AI developers should be shifting their focus away from tools that nobody asked for and towards the needs of potential users; asking what is needed, what is wanted, and what we’re willing to pay for. I’m not interested in becoming “the most dangerous person in the room” (what a ridiculous marketing slogan that was, as if AI could give me the nuclear codes). I’m also not interested in an AI girlfriend who says she can satisfy all of my desires despite being nothing more than a pocket-sized Tinkerbell trapped in a glass and aluminium sandwich. What’s she going to do? Vibrate excitedly in my pocket? No amount of rubbing is going to let that genie out of the bottle. The ‘clever boys’ are clearly incels…

[The grey-coloured text you’ve read within this article was written by AI using Apple Intelligence’s ‘Writing Tools’ found under the Edit menu of their Pages word processor app. Each section took less than 10 seconds to prompt, create and paste into this document, and required no preliminary research on my behalf. I did some fact-checking afterwards (including checking for hallucinations), then edited the text just as I would do with anybody else’s writing to bring it in line with AudioTechnology’s ‘voice’. In each case I was exploiting AI’s strengths (information gathering) and avoiding its weaknesses (judgements and opinions).]

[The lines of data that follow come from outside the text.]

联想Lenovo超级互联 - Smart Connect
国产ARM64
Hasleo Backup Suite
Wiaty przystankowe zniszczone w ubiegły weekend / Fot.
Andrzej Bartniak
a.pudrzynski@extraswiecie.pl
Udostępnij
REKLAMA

Our moral responsibility is not to stop the future, but to shape it.

— Alvin Toffler, 1970

Next Instalment: AI-assisted DAWs for Mixing.

DANGEROUS PERSON

The phrase ‘Become the most dangerous person in the room’ is a ridiculous incel-level marketing slogan that often pops up on social media advertisements promoting courses to develop your AI skills. Spoken in a firm authoritative voice, I find it is primarily effective at a) developing my swiping skills, and b) reinforcing the idea that AI is going to be bad. Whoever thought of that slogan deserves a Roger von Oech ‘whack on the side of the head’ from the most dangerous person in the room.

AI HALLUCINATIONS

The term ‘AI hallucinations’ refers to instances where AI systems, particularly those using LLMs or generative AI, produce results that are factually incorrect, nonsensical, or entirely fabricated. These errors can occur despite the AI presenting the information with a high degree of confidence and fluency, making it potentially misleading.

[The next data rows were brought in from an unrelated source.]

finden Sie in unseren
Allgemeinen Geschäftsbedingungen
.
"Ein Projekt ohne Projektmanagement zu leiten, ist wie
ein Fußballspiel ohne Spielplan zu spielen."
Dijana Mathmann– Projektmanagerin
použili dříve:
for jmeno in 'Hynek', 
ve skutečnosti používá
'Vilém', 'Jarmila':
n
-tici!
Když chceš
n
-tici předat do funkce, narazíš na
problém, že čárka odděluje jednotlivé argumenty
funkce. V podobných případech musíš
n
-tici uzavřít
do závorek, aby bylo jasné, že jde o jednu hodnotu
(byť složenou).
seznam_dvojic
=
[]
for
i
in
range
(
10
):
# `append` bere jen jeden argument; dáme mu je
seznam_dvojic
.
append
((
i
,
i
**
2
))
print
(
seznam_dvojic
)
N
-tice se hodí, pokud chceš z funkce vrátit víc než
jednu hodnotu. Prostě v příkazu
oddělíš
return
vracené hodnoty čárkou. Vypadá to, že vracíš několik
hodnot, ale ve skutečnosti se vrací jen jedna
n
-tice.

Hallucinations often arise because AI models generate responses based on patterns in the data they were trained on, rather than verifying facts or understanding context. They might fill in gaps with plausible-sounding details, especially when specific information is lacking or ambiguous. This phenomenon can affect applications like text generation, image creation and translation tools.

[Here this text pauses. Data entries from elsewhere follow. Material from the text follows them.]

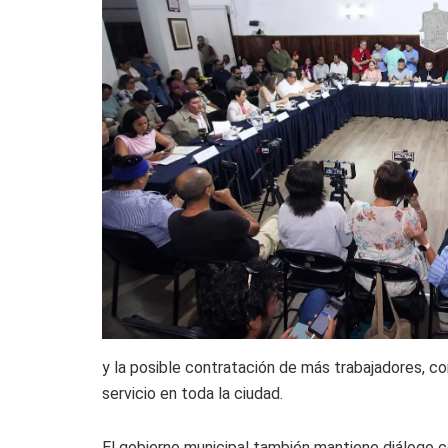
y la posible contratación de más trabajadores, con
servicio en toda la ciudad.
El gobierno municipal también mantiene diálogo 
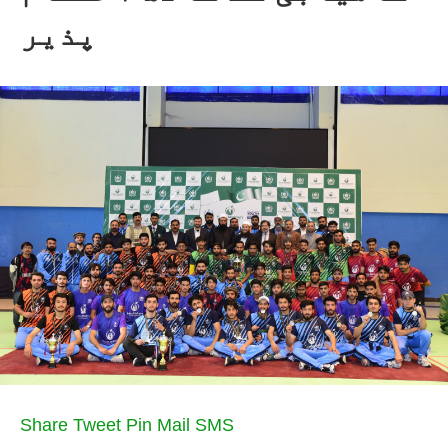
پذیر
Share
Tweet
Pin
Mail
SMS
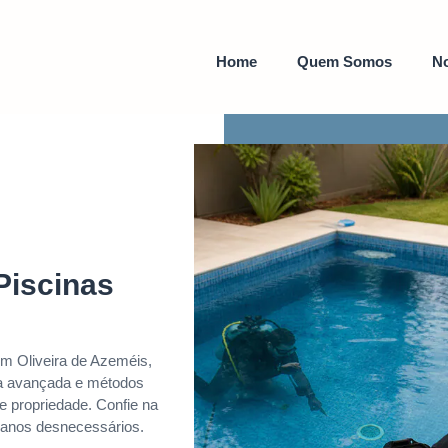
Home
Quem Somos
No
Piscinas
em Oliveira de Azeméis,
gia avançada e métodos
 e propriedade. Confie na
danos desnecessários.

Understanding and mitigating AI hallucinations is crucial for ensuring the reliability and safety of AI systems, particularly in sensitive fields like healthcare, legal contexts, and news dissemination.

ABOUT THE LUDDITES

The Luddites were a group of English workers in the early 19th century, primarily active between 1811 and 1816, who protested against the rapid industrialisation that was transforming traditional industries. Originating in the textile regions of Nottinghamshire, Yorkshire and Lancashire, they were known for destroying machinery – particularly stocking frames, spinning frames, and power looms – which they believed threatened their jobs and livelihoods.

Named after the possibly mythical figure Ned Ludd, who symbolised their cause, the Luddites were not inherently opposed to technology itself but resisted how it was used to undermine skilled labour. Their actions were in response to economic hardship, poor working conditions, and declining wages brought on by industrial capitalism. They operated under a quasi-military structure, often conducting night-time raids on factories.

The British government responded harshly, deploying thousands of troops to suppress the movement and passing laws that made machine-breaking punishable by death. By 1816, the Luddite uprisings had largely been quelled.

Today, the term ‘Luddite’ is often used disapprovingly to describe someone who is simply resistant to technological change. However, the historical Luddites were complex figures whose struggle highlighted the social costs of industrial progress and the need for fair labour practices amidst technological advancement.